28. The conduct not just of Comey, Page and Strzok but also of the Bureau’s Andrew McCabe and James Baker.
29. The manipulation of the membership of House Select Committee on 1/6 by then-Speaker Pelosi who vetoed future Indiana Senator Jim Banks from becoming the ranking minority member and proceeded to name two anti-Trump Republicans to the show trial "committee." The entire charade reflected this original breach of trust with voters, rigging the proceedings to run as they did.
30. The FBI raid on Mar-a-Lago.
31. The appointment of Jack Smith as Special Counsel (despite the Supreme Court having tossed his prosecution and conviction of former Virginia Governor Bob McDonnell).
32. The appointment of a different Special Counsel, Robert Hur, to President Biden’s classified documents case and the obviously different standard for prosecution applied to Biden than was applied to Trump.
33. The conduct of and civil case against Trump brought by New York Attorney General Letitia James.
34. The conduct of New York judge Arthur Engoron during that civil proceeding, and his outrageous setting of the bond.
35. The E. Jean Carroll proceedings and verdicts.

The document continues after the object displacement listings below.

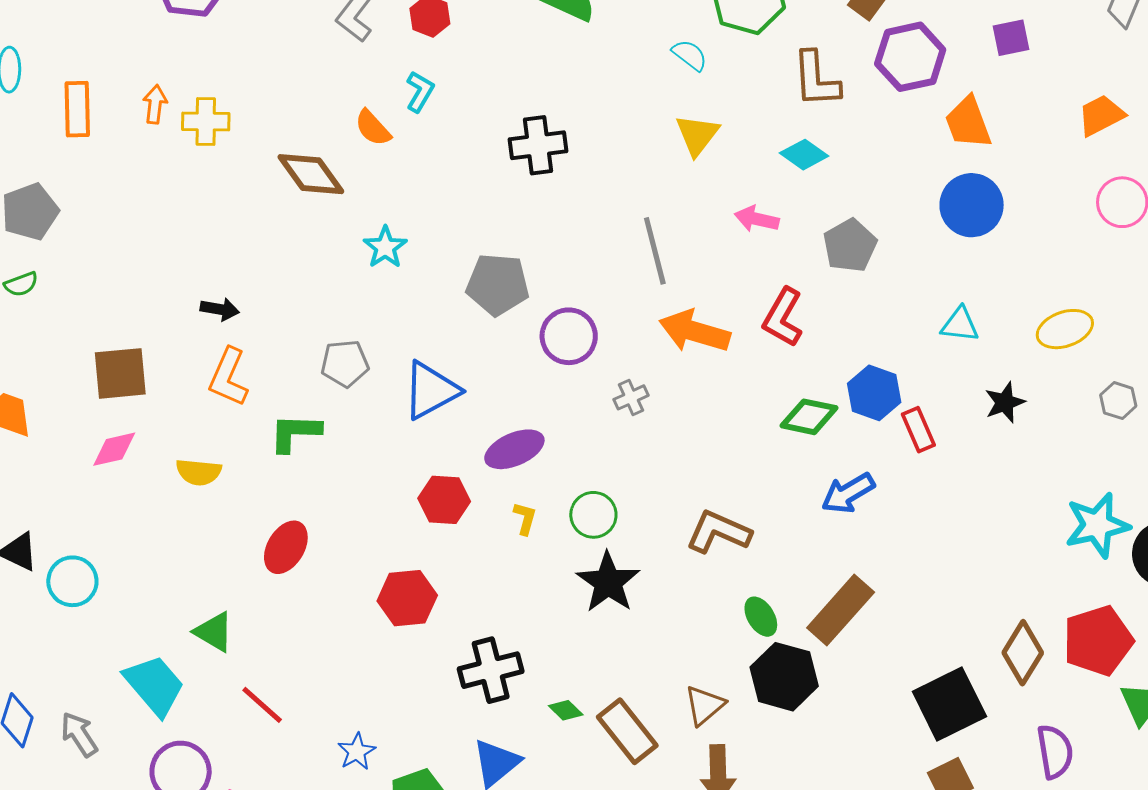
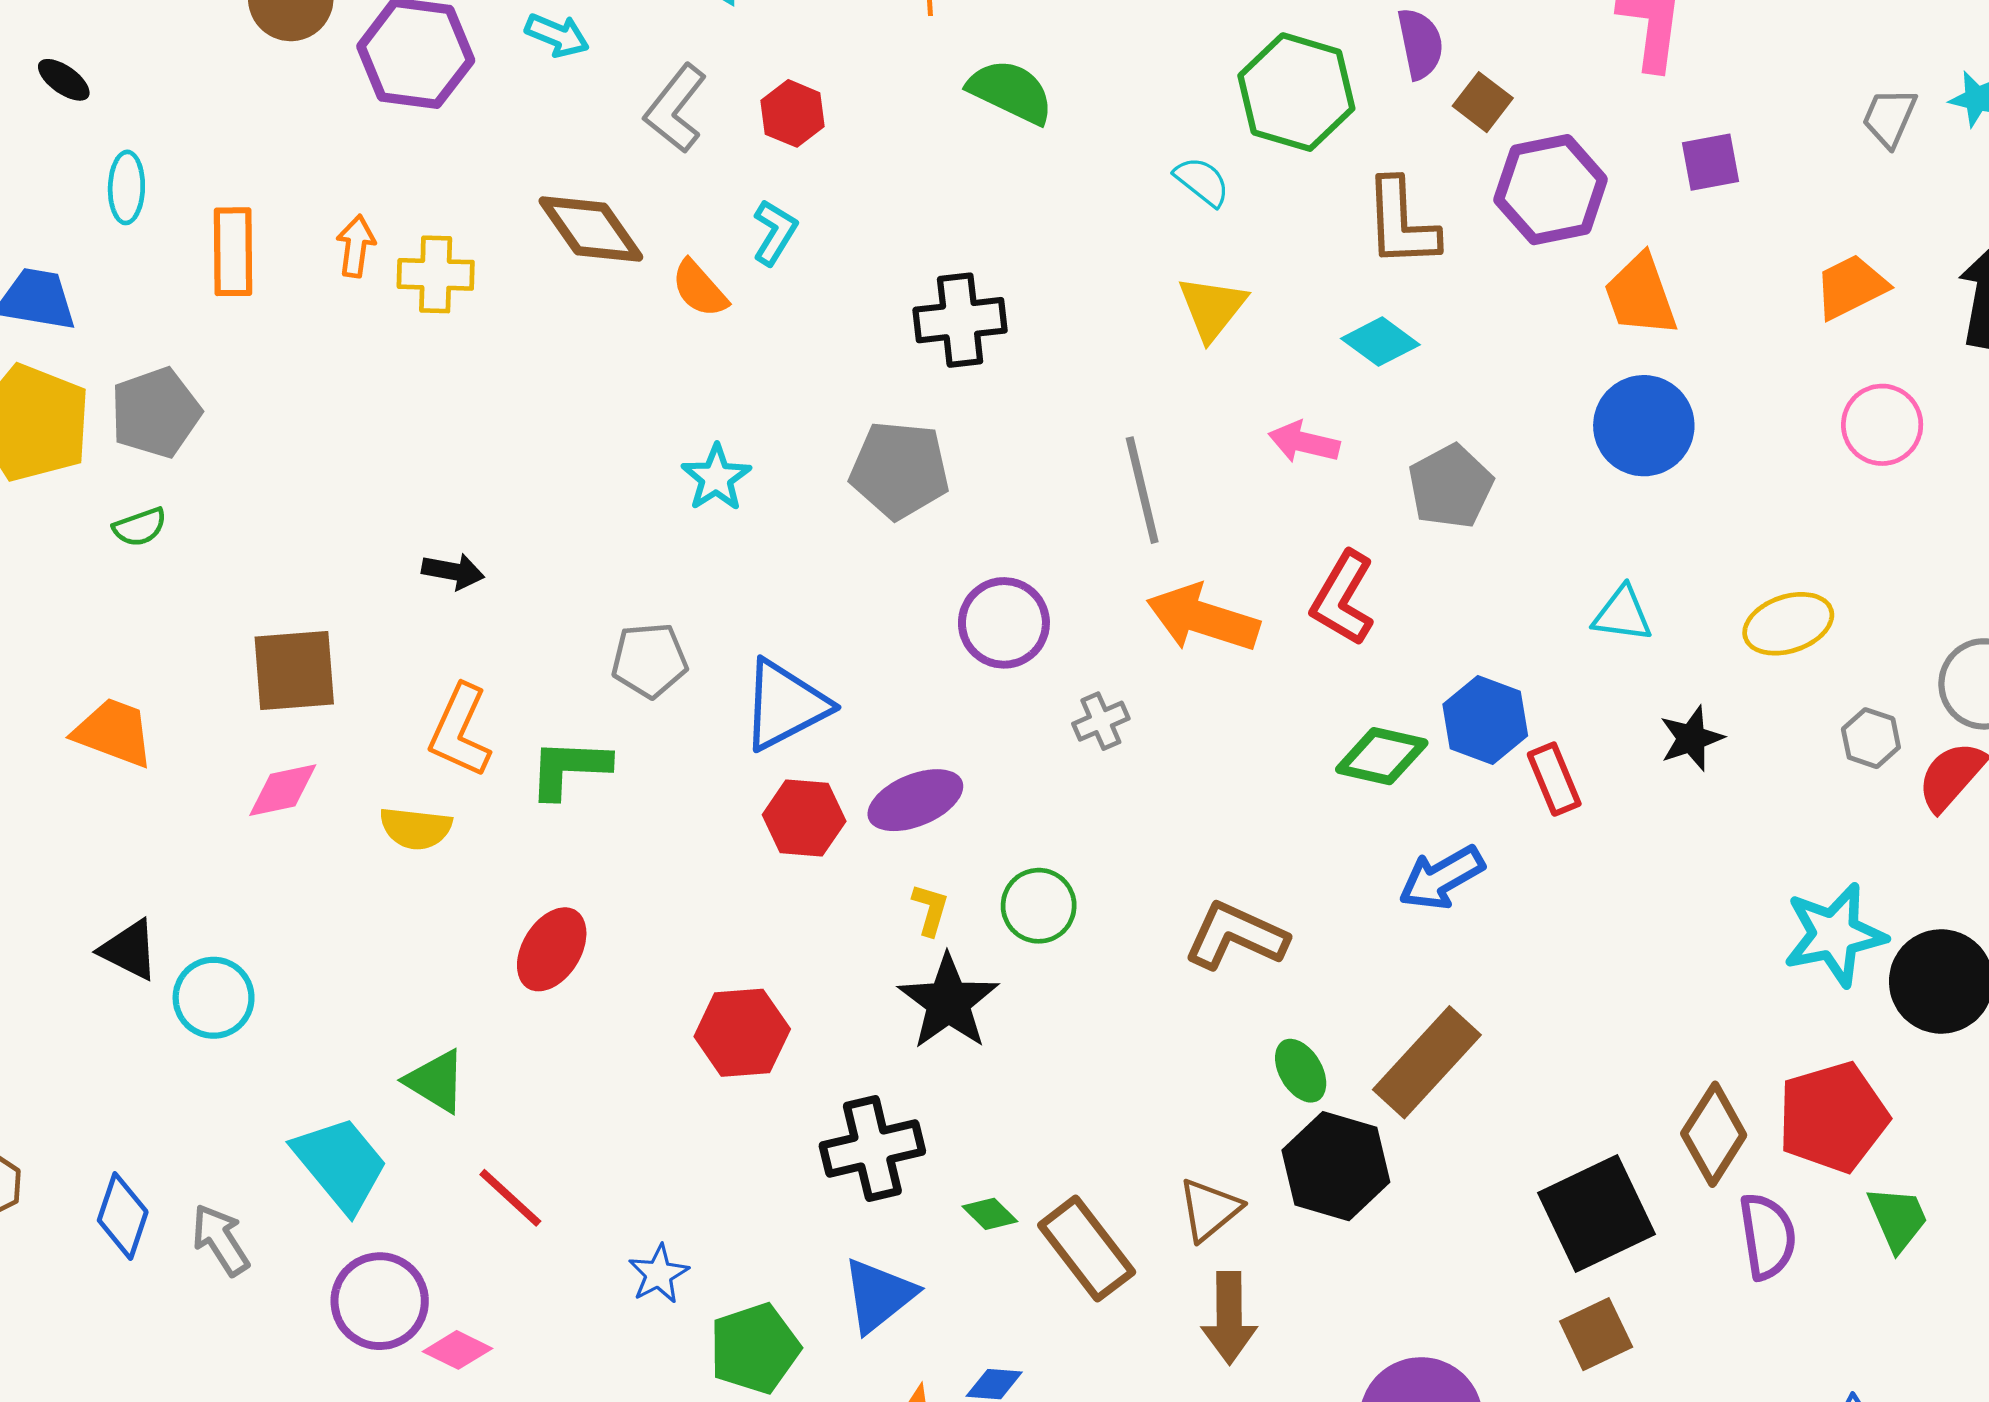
brown diamond: (311, 174) -> (591, 229), moved
gray pentagon: (498, 284) -> (900, 470), moved
orange L-shape: (228, 377) -> (460, 731), moved
red hexagon: (444, 500) -> (804, 818), moved
black star: (608, 582) -> (948, 1002), moved
purple semicircle: (1055, 752) -> (1767, 1236), moved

36. Manhattan DA Alvin Bragg campaigning for office on the promise of getting Trump.
37. Bragg filing an indictment against Trump resurrecting time-barred misdemeanors but without specifying in the indictment the "second crime" that turned those time-barred misdemeanors into felonies ripe for prosecution.
38. Trial court judge Juan Merchan’s symbolic contributions to the 2020 Joe Biden campaign and two hard left causes —in contravention of black letter New York law governing judicial conduct— and Merchan’s refusal to recuse himself from the Trump trial.
39. Merchan’s anti-Trump rulings on many, many issues ranging from admitting plea bargains with Michael Cohen and David Pecker that the defense objected to, to refusing to allow former Federal Elections Commission Chair Professor Brad Smith testify to the extent of his knowledge, rulings which telegraphed the judge’s push for a conviction.
40. The blistering by Merchan of defense witness Robert Costello and the judge’s interference with Costello’s testimony.
41. The failure of the judge to clearly instruct on the state of mind "the second crime" would require.
42. The jury not declaring what the "second crime" was on the verdict paper.
43. The conduct of Judge Tanya Chutkan in attempting to rush a trial in federal district court in D.C.
44. The gag order on Trump issued by trial judge Engoron in the case brought by James.
45. The gag order on Trump issued by trial Judge Chutkin in the case brought by Smith in D.C.
46. The gag order on Trump issued by Merchan.
47. The four-days-a-week of trial in the spring of the election year, a schedule requiring Trump to be in a Manhattan court room for six weeks, thus interfering with the presidential campaign
48. The conduct of both Fulton County, Georgia District Attorney Fanni Willis and her lover and co-counsel Nathan Wade.
49. The refusal of all of these prosecutors and judges to wait on the Supreme Court ruling on presidential immunity from criminal proceedings based on acts taken while president.
50. Arizona’s Democratic State Attorney General Kris Mayes’ and her grand jury’s indictment of 18 people in an election interference case filed in late April.
I voted for Trump in 2016 to save our system of justice. It is even more at stake in 2024, no matter what you think of him.